> **How to complete this task**
When copying the data below, keep only the lines from the one with "longer necessary" through the one with "Social links", word for word, and skip the pictures.

(Data entries)
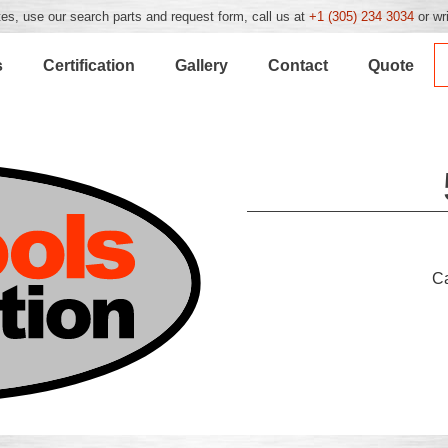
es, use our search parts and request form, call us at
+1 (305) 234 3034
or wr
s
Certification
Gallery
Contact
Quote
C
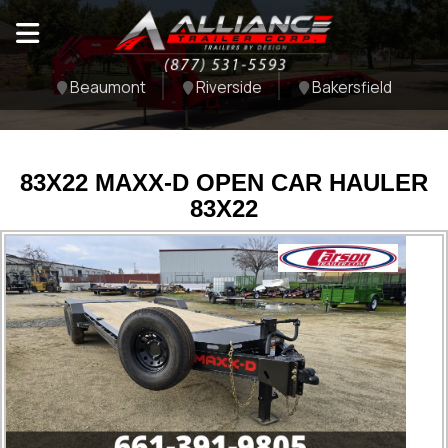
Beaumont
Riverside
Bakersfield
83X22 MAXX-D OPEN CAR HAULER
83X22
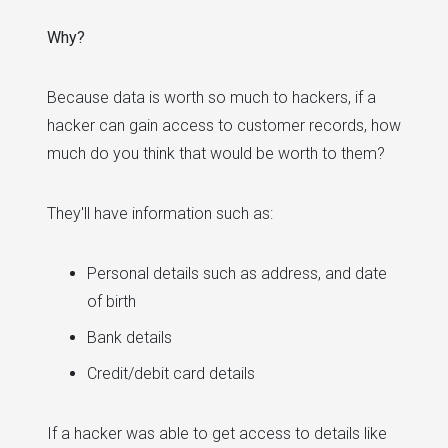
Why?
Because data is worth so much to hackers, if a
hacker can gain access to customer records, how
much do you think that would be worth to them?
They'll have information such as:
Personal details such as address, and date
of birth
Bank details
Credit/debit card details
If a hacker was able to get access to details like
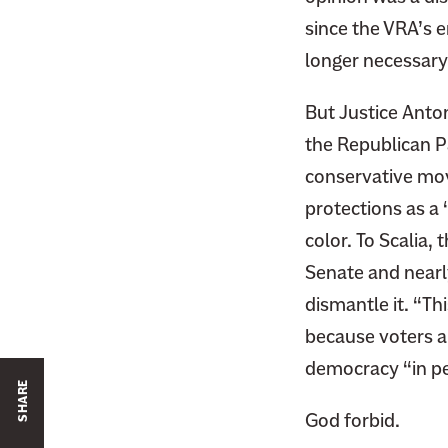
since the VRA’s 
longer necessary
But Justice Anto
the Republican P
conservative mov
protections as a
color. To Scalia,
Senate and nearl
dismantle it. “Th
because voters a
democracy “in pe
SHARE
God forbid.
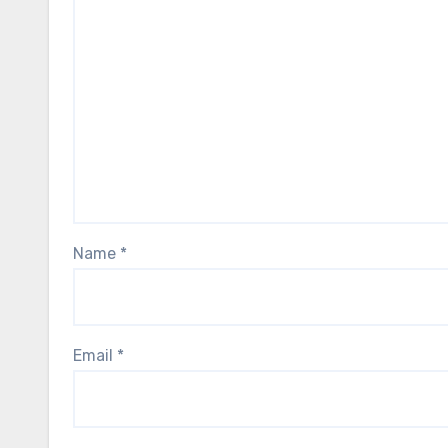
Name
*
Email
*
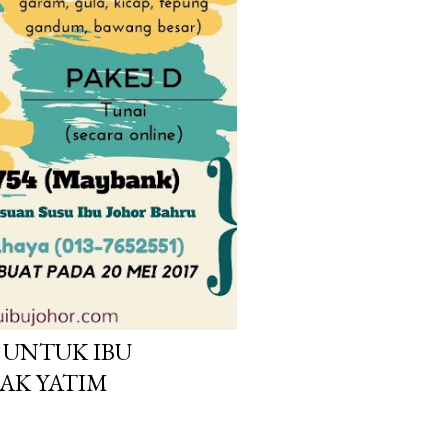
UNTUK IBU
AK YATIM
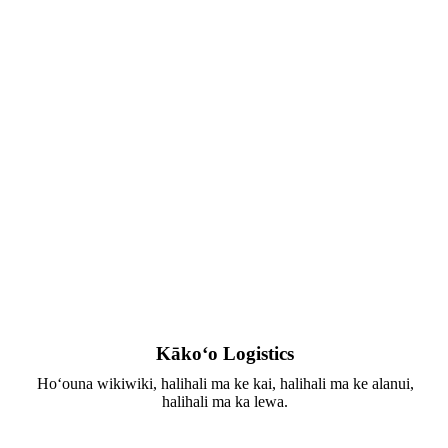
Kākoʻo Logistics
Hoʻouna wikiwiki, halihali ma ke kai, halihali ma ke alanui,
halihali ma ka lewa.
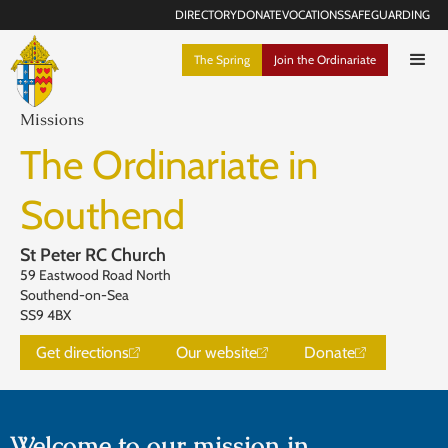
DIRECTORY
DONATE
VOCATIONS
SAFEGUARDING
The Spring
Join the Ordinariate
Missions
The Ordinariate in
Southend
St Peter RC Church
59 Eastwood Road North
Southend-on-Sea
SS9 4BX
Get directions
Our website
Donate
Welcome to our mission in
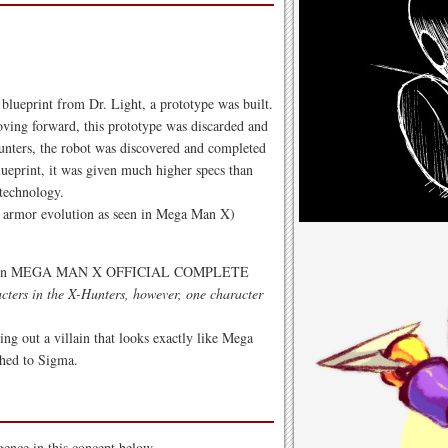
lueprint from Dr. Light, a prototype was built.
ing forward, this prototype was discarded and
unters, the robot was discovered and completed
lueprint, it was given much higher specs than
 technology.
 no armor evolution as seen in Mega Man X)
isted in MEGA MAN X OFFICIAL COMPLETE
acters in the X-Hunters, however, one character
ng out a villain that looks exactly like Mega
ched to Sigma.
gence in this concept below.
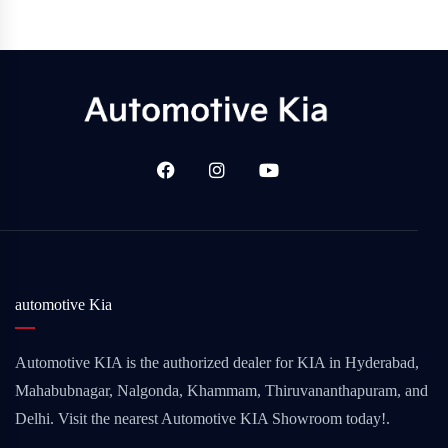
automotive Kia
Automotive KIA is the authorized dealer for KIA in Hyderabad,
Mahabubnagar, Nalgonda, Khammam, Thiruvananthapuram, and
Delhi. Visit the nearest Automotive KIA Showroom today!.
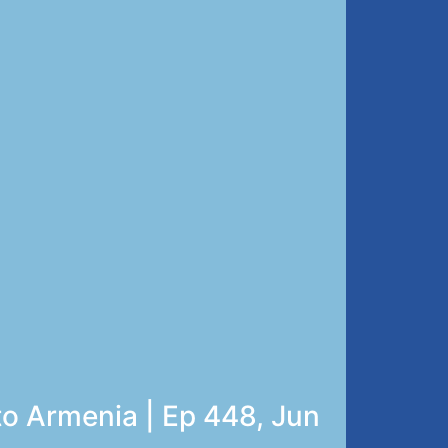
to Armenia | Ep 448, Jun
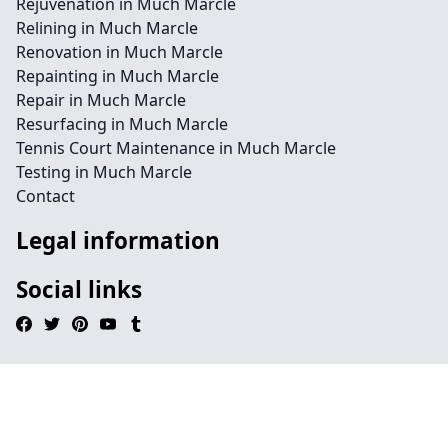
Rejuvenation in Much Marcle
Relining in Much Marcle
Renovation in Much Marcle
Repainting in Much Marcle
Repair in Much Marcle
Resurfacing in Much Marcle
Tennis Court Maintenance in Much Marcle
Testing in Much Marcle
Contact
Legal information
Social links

==

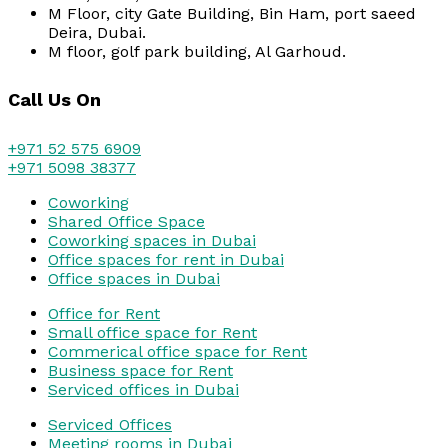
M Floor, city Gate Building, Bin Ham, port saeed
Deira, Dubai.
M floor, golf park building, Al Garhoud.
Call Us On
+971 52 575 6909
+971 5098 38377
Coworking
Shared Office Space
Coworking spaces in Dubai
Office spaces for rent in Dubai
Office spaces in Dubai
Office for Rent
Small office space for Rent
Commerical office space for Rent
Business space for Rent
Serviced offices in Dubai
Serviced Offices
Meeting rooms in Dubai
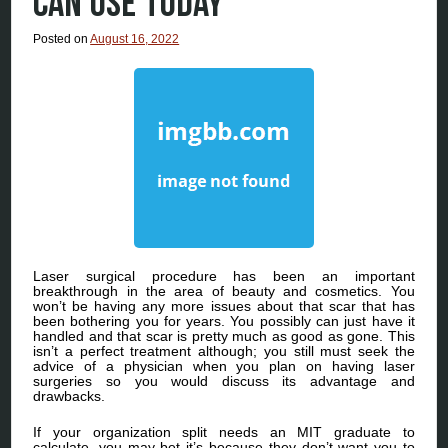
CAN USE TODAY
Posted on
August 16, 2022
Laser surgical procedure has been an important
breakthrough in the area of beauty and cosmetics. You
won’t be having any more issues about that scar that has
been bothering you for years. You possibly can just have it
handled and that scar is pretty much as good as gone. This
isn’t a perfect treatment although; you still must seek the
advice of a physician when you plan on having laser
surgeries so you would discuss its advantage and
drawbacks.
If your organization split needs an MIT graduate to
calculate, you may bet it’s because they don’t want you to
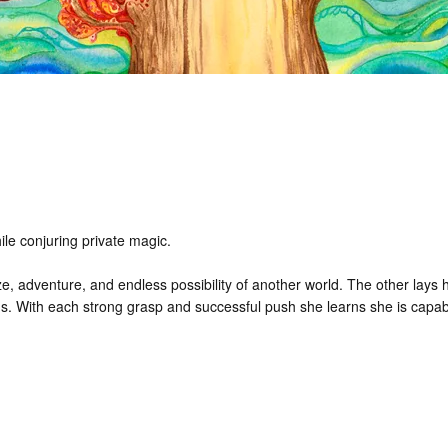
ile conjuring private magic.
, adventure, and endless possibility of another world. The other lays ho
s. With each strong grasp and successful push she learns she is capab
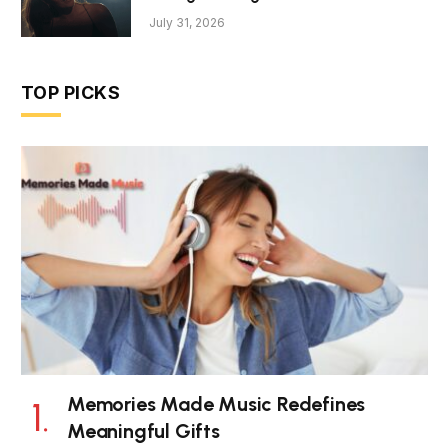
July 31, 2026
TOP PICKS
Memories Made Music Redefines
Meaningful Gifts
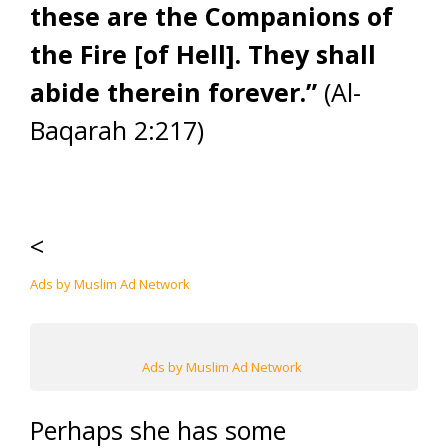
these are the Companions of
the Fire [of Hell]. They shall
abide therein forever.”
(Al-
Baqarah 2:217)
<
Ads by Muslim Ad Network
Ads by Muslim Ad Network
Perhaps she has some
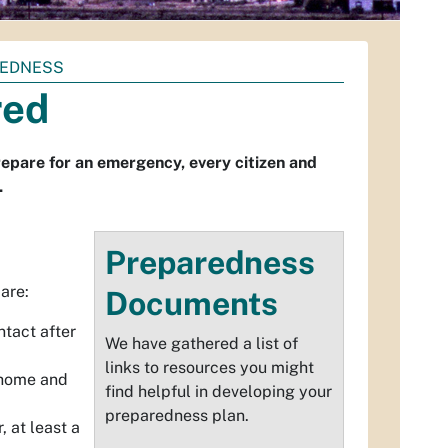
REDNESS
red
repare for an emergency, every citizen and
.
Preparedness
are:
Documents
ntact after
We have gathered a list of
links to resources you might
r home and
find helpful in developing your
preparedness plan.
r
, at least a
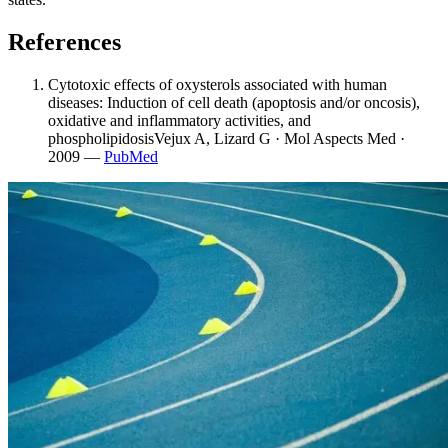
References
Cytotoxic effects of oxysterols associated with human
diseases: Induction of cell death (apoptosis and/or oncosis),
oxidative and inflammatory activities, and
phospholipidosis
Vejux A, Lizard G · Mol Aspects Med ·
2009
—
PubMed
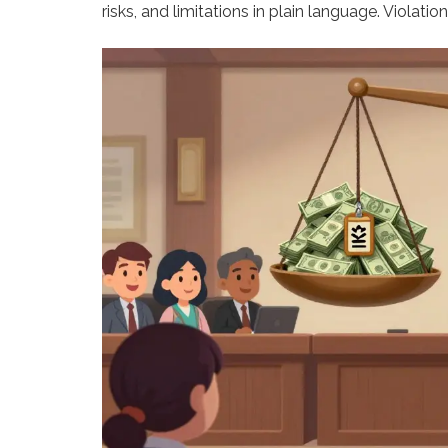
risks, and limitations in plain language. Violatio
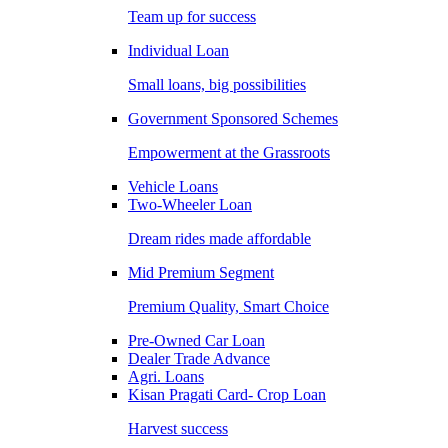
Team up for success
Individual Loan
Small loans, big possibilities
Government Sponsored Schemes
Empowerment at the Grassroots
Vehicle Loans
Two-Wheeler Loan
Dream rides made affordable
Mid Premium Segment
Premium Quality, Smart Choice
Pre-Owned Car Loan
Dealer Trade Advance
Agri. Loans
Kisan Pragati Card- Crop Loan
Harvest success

> **Reply**
longer necessary
But Justice Anto
the Republican P
conservative mov
protections as a
color. To Scalia,
Senate and nearl
dismantle it. “Th
because voters a
democracy “in pe
SHARE
God forbid.
Name
*
Email
*
UNTUK IBU
AK YATIM
Kākoʻo Logistics
Hoʻouna wikiwiki, halihali ma ke kai, halihali ma ke alanui,
halihali ma ka lewa.
DIRECTORY
DONATE
VOCATIONS
SAFEGUARDING
The Spring
Join the Ordinariate
Missions
The Ordinariate in
Southend
St Peter RC Church
59 Eastwood Road North
Southend-on-Sea
SS9 4BX
Get directions
Our website
Donate
Welcome to our mission in
lueprint from Dr. Light, a prototype was built.
ing forward, this prototype was discarded and
unters, the robot was discovered and completed
lueprint, it was given much higher specs than
 technology.
 no armor evolution as seen in Mega Man X)
isted in MEGA MAN X OFFICIAL COMPLETE
acters in the X-Hunters, however, one character
ng out a villain that looks exactly like Mega
ched to Sigma.
gence in this concept below.
automotive Kia
Automotive KIA is the authorized dealer for KIA in Hyderabad,
Mahabubnagar, Nalgonda, Khammam, Thiruvananthapuram, and
Delhi. Visit the nearest Automotive KIA Showroom today!.
to Armenia | Ep 448, Jun
Rejuvenation in Much Marcle
Relining in Much Marcle
Renovation in Much Marcle
Repainting in Much Marcle
Repair in Much Marcle
Resurfacing in Much Marcle
Tennis Court Maintenance in Much Marcle
Testing in Much Marcle
Contact
Legal information
Social links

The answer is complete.